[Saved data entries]

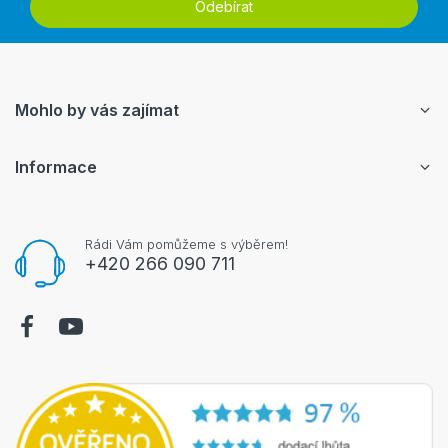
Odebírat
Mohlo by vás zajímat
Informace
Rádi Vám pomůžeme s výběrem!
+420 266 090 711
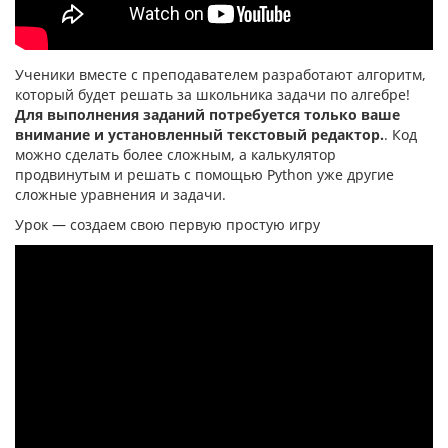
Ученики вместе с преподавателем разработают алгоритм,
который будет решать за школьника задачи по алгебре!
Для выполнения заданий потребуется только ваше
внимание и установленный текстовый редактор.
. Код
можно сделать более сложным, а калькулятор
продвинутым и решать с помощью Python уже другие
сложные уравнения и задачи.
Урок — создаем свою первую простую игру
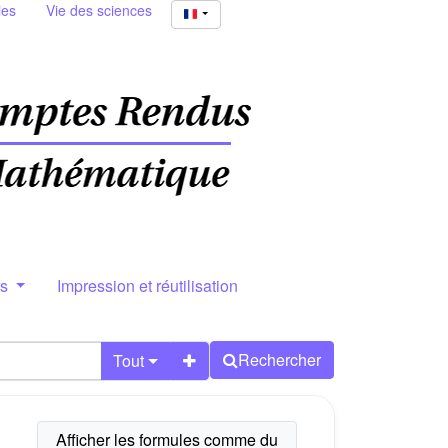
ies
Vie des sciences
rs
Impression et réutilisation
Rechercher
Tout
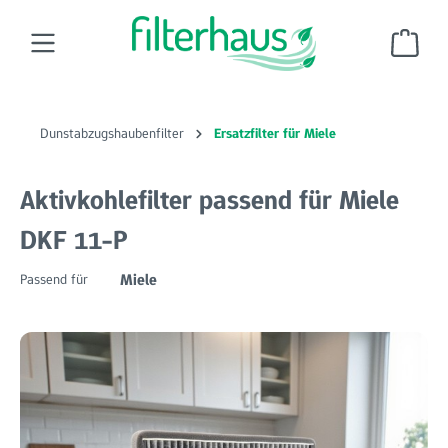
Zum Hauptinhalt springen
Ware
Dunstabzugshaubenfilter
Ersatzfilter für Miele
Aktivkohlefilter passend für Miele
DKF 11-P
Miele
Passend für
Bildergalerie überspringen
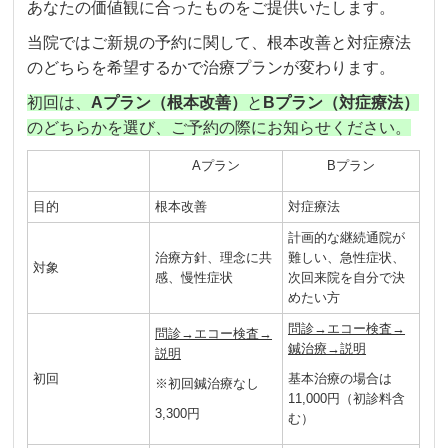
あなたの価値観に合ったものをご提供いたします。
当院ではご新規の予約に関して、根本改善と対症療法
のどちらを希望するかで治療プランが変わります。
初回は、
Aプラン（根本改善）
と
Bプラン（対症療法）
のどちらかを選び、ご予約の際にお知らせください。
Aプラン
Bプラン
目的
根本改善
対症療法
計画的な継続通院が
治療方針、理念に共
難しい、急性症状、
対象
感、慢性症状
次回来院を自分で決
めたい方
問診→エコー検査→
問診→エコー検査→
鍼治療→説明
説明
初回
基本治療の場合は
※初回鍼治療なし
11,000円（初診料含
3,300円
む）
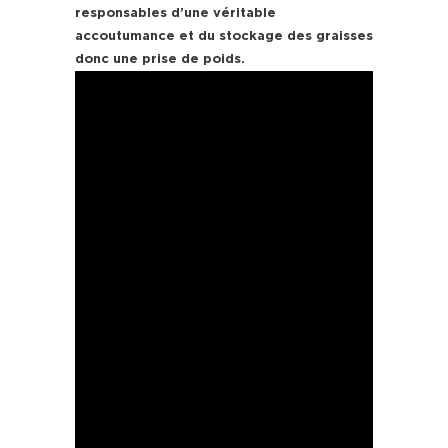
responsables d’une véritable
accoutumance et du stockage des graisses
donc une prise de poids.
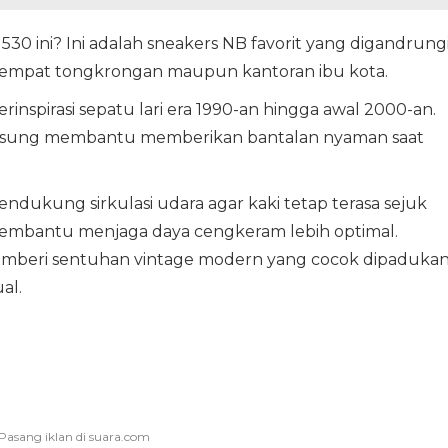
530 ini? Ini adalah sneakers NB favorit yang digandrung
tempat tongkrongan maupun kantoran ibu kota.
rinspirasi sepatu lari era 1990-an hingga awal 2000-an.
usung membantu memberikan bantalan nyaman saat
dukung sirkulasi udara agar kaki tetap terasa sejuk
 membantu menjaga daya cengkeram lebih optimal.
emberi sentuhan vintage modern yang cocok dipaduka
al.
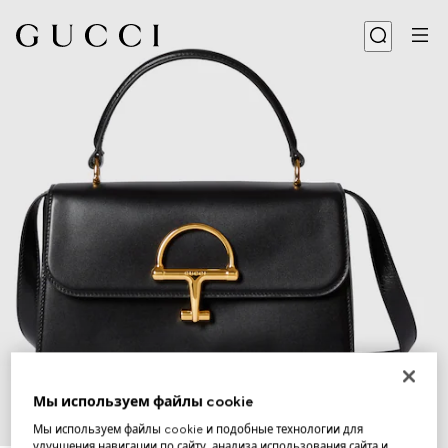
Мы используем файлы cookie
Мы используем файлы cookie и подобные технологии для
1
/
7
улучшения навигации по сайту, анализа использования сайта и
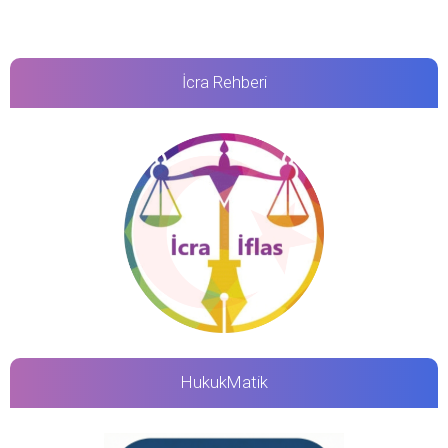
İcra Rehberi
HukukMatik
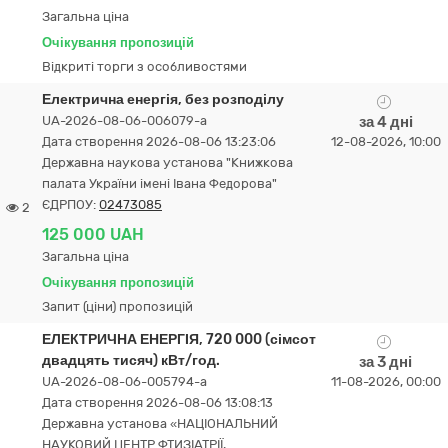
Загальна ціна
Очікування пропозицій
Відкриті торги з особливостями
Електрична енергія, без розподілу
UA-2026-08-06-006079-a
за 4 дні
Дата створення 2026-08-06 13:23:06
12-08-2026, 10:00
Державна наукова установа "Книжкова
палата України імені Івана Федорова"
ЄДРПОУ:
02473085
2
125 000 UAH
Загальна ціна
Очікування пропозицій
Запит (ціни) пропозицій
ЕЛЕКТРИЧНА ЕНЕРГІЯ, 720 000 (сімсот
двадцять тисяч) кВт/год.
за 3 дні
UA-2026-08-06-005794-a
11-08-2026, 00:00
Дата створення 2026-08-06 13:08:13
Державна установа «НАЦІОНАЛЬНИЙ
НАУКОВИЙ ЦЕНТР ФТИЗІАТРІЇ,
...
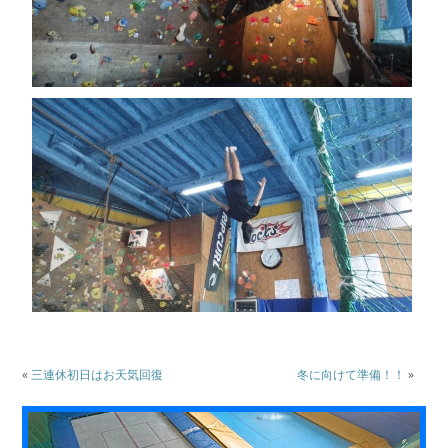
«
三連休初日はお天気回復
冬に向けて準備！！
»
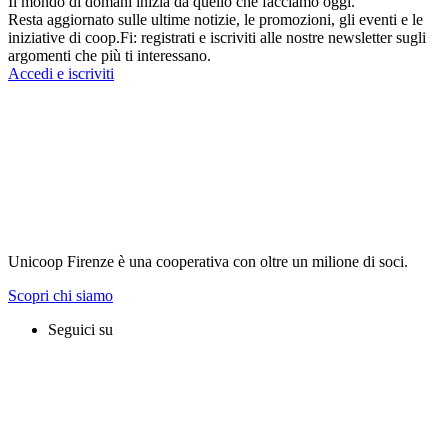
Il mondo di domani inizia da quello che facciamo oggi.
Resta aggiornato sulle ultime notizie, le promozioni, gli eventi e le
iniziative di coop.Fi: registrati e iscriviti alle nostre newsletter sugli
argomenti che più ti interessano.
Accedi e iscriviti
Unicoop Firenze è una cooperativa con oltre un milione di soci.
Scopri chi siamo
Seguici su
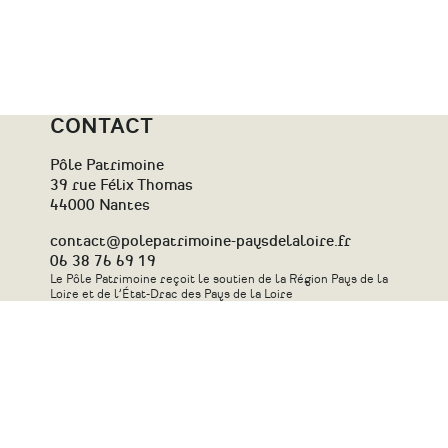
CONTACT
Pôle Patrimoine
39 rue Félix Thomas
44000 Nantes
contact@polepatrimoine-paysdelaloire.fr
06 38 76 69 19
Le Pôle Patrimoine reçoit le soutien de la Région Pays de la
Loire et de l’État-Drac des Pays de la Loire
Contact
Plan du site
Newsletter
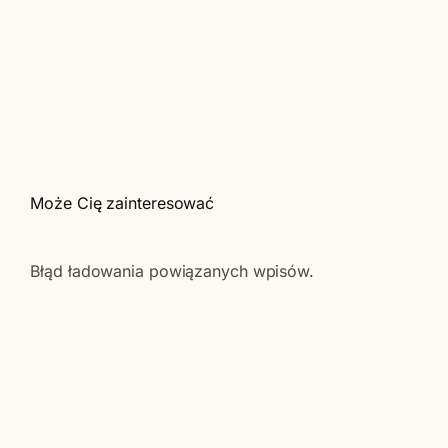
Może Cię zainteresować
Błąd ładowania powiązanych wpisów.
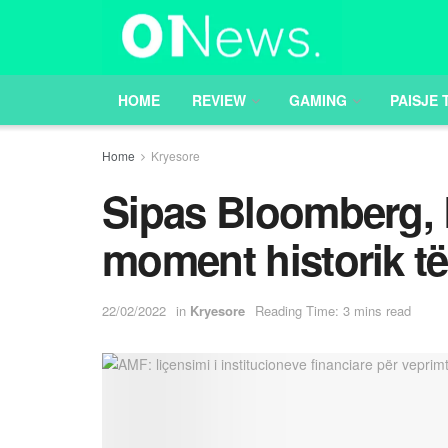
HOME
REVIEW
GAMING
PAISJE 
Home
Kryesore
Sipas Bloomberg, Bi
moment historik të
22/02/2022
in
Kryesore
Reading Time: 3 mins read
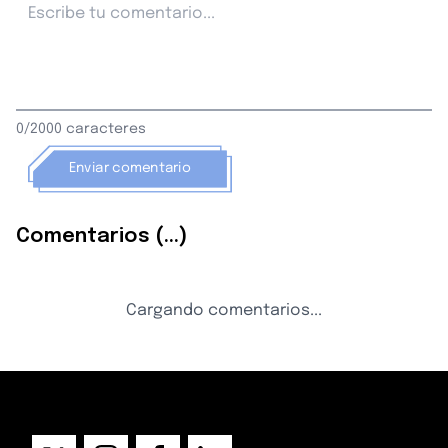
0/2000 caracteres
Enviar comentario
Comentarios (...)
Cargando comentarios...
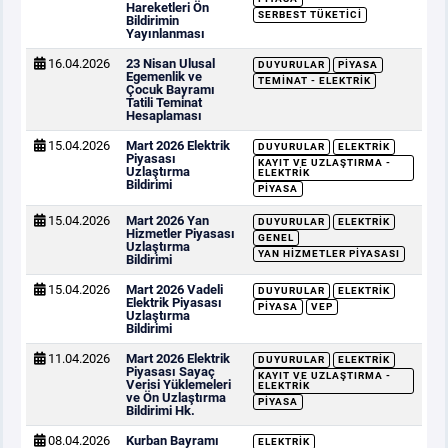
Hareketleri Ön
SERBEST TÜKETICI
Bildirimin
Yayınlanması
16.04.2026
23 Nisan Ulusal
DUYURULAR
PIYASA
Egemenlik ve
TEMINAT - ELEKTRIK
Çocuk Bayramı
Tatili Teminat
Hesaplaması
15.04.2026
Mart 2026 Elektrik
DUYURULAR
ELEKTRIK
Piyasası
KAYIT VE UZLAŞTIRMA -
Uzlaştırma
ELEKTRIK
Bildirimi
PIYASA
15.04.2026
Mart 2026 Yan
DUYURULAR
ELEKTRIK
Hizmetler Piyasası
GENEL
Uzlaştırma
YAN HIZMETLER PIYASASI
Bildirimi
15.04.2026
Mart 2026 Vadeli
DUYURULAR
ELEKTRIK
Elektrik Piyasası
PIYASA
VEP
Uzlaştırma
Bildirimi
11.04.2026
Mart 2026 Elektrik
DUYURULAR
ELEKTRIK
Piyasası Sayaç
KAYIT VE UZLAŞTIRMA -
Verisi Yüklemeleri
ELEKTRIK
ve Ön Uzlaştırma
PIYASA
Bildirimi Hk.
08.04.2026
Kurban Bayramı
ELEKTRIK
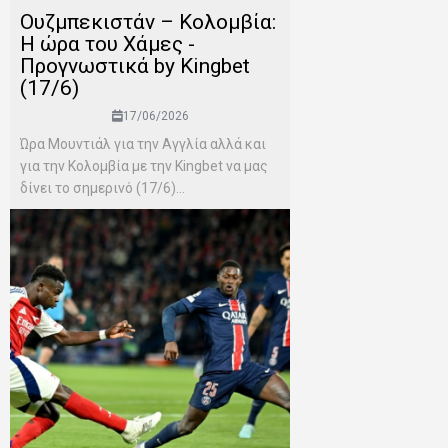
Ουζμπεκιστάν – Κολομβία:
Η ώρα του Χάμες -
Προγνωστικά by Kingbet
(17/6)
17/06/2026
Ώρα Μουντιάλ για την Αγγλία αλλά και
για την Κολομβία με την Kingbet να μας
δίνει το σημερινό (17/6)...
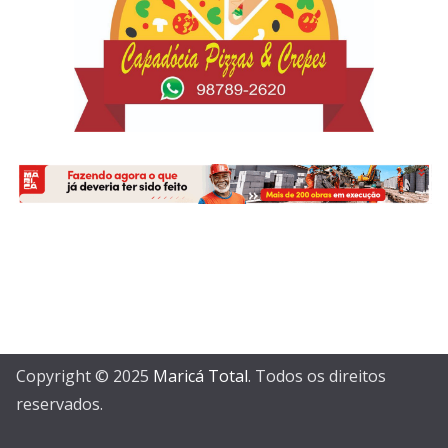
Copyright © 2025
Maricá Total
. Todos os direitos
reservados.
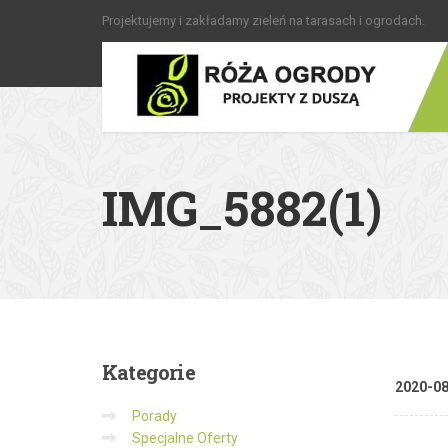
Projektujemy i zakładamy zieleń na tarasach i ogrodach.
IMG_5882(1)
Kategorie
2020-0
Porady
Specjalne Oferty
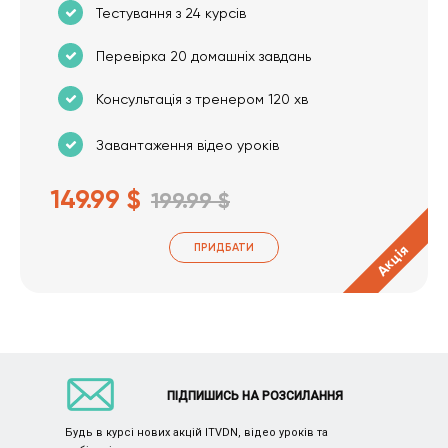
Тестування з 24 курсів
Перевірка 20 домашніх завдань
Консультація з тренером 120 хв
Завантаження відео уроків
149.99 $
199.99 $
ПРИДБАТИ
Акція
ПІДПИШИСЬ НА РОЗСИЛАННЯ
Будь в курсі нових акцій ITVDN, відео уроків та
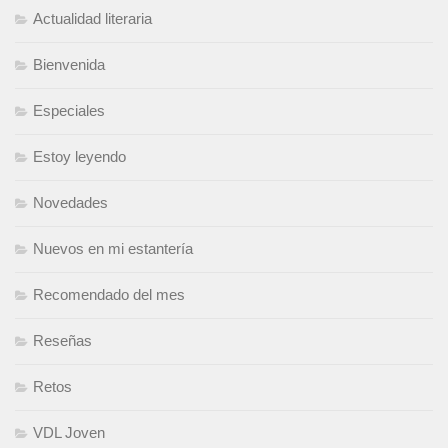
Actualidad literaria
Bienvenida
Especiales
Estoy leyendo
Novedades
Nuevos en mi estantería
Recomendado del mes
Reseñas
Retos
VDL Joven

● Work to be completed
Lines above that include the string "используем" need to be copied.

● Written solution
Мы используем файлы cookie
Мы используем файлы cookie и подобные технологии для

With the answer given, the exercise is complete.